How to complete this task>
Exactly and only the lines from the one with "opportunities to expand" through the end of the listing are to be transcribed, both ends included.

Dataset>
[Start of Attachment]

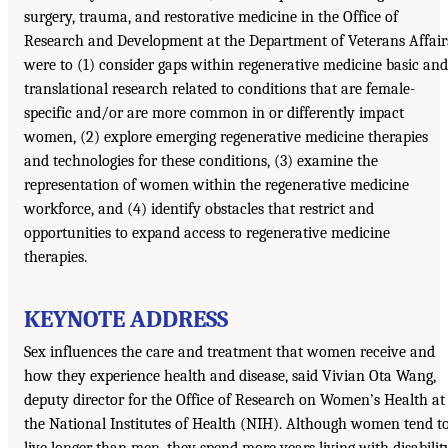
surgery, trauma, and restorative medicine in the Office of
Research and Development at the Department of Veterans Affair
were to (1) consider gaps within regenerative medicine basic and
translational research related to conditions that are female-
specific and/or are more common in or differently impact
women, (2) explore emerging regenerative medicine therapies
and technologies for these conditions, (3) examine the
representation of women within the regenerative medicine
workforce, and (4) identify obstacles that restrict and
opportunities to expand access to regenerative medicine
therapies.
KEYNOTE ADDRESS
Sex influences the care and treatment that women receive and
how they experience health and disease, said Vivian Ota Wang,
deputy director for the Office of Research on Women’s Health at
the National Institutes of Health (NIH). Although women tend t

[End of Attachment]

Task result>
opportunities to expand access to regenerative medicine
therapies.
KEYNOTE ADDRESS
Sex influences the care and treatment that women receive and
how they experience health and disease, said Vivian Ota Wang,
deputy director for the Office of Research on Women’s Health at
the National Institutes of Health (NIH). Although women tend t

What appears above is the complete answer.